I'm trying to that prove $Rm$ is a simple ring $\iff Ann(m)$ is a left ideal of $R$.
I did a couple of questions earlier that I believe could be useful to show this:
$(Q1)$ Quotient of cyclic $R$-module is cyclic.
$(Q2)$ Isomorphism and cyclic modules
And I have the following theorem from the book:
$$\text{Let M be a bilateral ideal of a ring R. Then the following is equivalent:}\\ (1) \text{ M is maximal}\\(2) \text{The ring }\frac{R}{M}\neq 0\text{ and is simple} $$
I believe the former theorem could be applied changing bilateral idea by left ideal, right?.
Then if $Rm$ simple by $(Q2)$ is $\frac{R}{Ann(m)}\simeq Rm$ (I would like to prove this using left $R-$modules, but is not explicit in $Q2$). By the last isomorphism is $\frac{R}{Ann(m)}$ simple and by the theorem follows $Ann(m)$ left maximal (instead of bilateral using left).

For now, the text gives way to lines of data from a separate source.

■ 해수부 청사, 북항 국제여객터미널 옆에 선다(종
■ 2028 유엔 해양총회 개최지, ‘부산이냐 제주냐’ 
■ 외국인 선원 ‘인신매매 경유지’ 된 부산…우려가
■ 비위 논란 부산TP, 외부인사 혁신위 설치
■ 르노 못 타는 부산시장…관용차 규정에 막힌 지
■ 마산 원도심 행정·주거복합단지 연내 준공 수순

Conversely, if $Ann(m)$ is a left maximal, the ring $\frac{R}{Ann(m)}$ is simple, and by the ismorphism follows $Rm$ simple.
Now, what's left and I'm couldn't do is prove the former isomorphism: $\displaystyle\frac{R}{Ann(m)}\simeq Rm$. How could I do this?, and was the proof above right?.